Sunday, January 15, 2012


First of all I’d like to thank you for coming out to the celebration today. The weathermen predicted an inch of slushy snow. So thank you for making the effort.

Thirty-one years ago today it was snowing in Washington, D.C. It was a light snow falling gently through a gray sky. A colleague and I were walking across the Mall at lunch time and past the Washington Monument we came upon a small gathering – small by National Mall standards.

There were thirty or forty thousand people standing in the snow, listening to Elihu Harris and other representatives from Congress, to celebrate the birthday of Martin Luther King, Jr., and to remind us what he meant to our nation and the world.

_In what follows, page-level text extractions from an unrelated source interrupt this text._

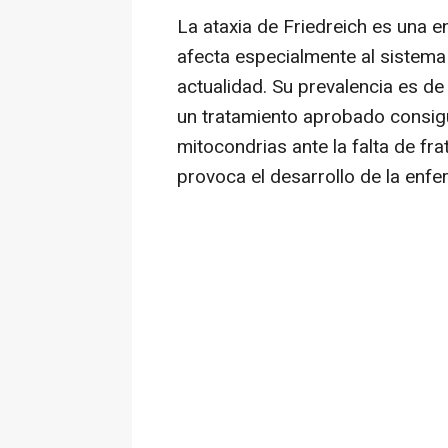
La ataxia de Friedreich es una 
afecta especialmente al sistema 
actualidad. Su prevalencia es de
un tratamiento aprobado consigue
mitocondrias ante la falta de fra
provoca el desarrollo de la enf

Stevie Wonder was there and sang a new song, Happy Birthday to Martin, written for the occasion. We can still sing the song – and now we have a holiday – Martin Luther King Day.

But why talk about Martin on a snowy day in Edmonds, Washington, thirty-one years later?

The gospel reading after all is about the calling of Jesus’ first disciples … and that is why!

Nathanael was the quietly faithful one – we next hear his name in the accounts of the Resurrection. Philip is the one who broke the news of the Messiah to the nations, by teaching the Ethiopian eunuch, the vizier of the kingdom of Meroe, all about Jesus, and baptizing him then and there. For all we know that Ethiopian, who went on his way rejoicing, was the first to bring the gospel to Africa. Well done, Philip. Good and faithful, Nathanael.

What does this have to do with Martin – and me?

Well, in 1955 Martin was a fairly successful person, who had recently taken a pretty good job at a nice church in Montgomery, Alabama. May be the disciples Philip and Nathanael had pretty good lives too. But they seemed to be searching for something – or someone – more. So – “we have found the one – the one we have been searching for.”

I suspect Martin was searching for something too. And it found him!

Rosa Parks in 1955 was a nice churchgoing lady who rode the bus to work, and home again at the end of the day. If you have ever been sitting on a crowded bus late in the evening, ready to go home, when one of these ladies comes down the aisle looking for a place to rest her feet, you know what tired looks like.

But back then, in Montgomery, Alabama, you had to move to the rear of the bus unless you were white. And if you weren’t white, and a white person wanted your seat, you had to get up and give it to them.

But this time, in December 1955, something happened.

Mrs. Parks sat down. She sat down in the front part of the bus. Even though she was black.

The driver told her to move. A white person wanted her seat. She did not get up.

Soon it was all over town.

“Every body can sit any where on the bus – or we won’t be on it at all.”

This caused some consternation – throughout the community.

And Martin Luther King, as a respected local pastor, was asked to speak – to say why. Why justice needs to roll down like a river just as much as buses need to roll down the street.

Since that day things began to change – for Martin, who was called to something more than Sunday-morning piety, more than success, to preach good news to the poor and justice to the mistreated.

And things began to change – for the people of Alabama – and for us, too.

What had happened? Martin had stood in his pulpit in front of the church facing his congregation. But now he and his church were facing outward – toward the world, where they were needed, where their witness was needed: their hearts, their hands, their faith, their prayers, their walk with the Lord hand in hand with the people of their city.

Like Philip and Nathanael, we seek something more, we are called to something more, than simply to be “Israelites” of no guile.

Like Martin we are called to something greater than our own success.

Even – like Rosa we are called to put aside our own quiet life – and join something larger. We call it the Kingdom of God.

What is the Kingdom of God to look like here? How will we seek it?